Question 1111291
you would use the combination formula of:


c(n,x) = n! / (x! * (n-x)!)

n = 8
x = 3


formula becomes c(8,3) = 8! / (3! * 5!)


result is c(8,3) = 56 different test would be required to get all possible combinations of 3 wires each, where order within each set of 3 is not important.


to see how this works, make n smaller so the number of possible combinations will be less.


when n = 4, c(4,3) = 4


let the wires be a, b, c, and d.


the test required to make sure you got all possible combinations would be:


abc
abd
acd
bcd


note that the combination formula assumes order is not important within each set of 3.


if order is important, then the permutation formula would be used.


that formula is p(n,x) = n! / (n-x)!


note that the x! in the denominator is missing in the permutation formula, while it is present in the combination formula.


the x! in the denominator is the one that takes away the order is important part.
that's what turns the permutation formula into the combination formula.

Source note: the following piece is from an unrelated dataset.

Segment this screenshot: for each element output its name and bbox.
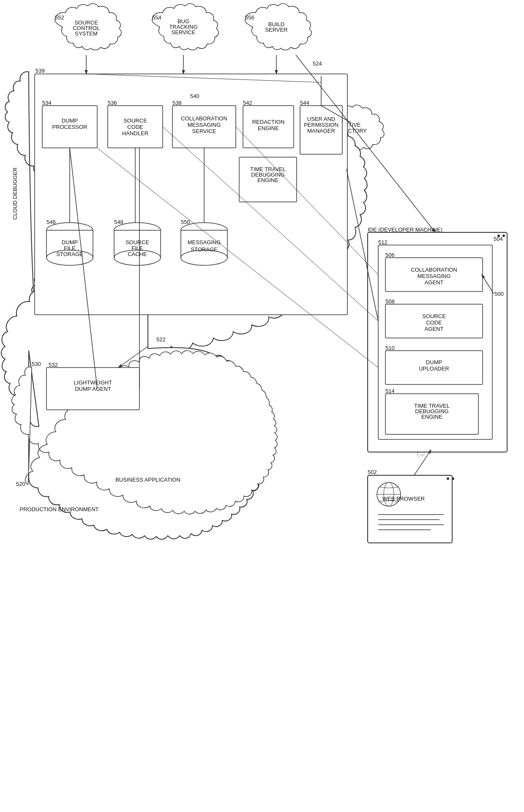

the number of possible permutations with p(4,3) is 4! / (4 - 3)! = 4! / 1! = 24


those permutations would be:


abc ***** original
acb
bac
bca
cab
cba


abd ***** original
adb
bad
bda
dab
dba


acd ***** original
adc
cad
cda
dac
dca


bcd ***** original
bdc
cbd
cdb
dbc
dcb


out of the 24 possible permutations, there are only 4 possible combinations.


note that, for each of the originals that were derived from the combination formula, there are 6 possible permutations.


3! = 6, which is where the x! in the denominator comes from in the combination formula.


c(n,x) = n! / (x! * (n-x)!) becomes c(4,3) = 4! / (3! * (4-3)!) which becomes c(4,3) = 4! / (3! * 1!) = 4


p(n,x) = n! / (n-x)! becomes p(4,3) = 4! / (4-3)! which becomes p(4,3) = 4! / 1! = 24


bottom line:


you have 8 wires and you want to test all possible combinations of 3 of these at a time.


order, or arrangement of the wires within each set of 3 is not important, therefore you use the combination formula and not the permutations formula.


c(8,3) = 8! / (3! * 5!) = 56 possible sets of 3 wires where order within each set of 3 is not important.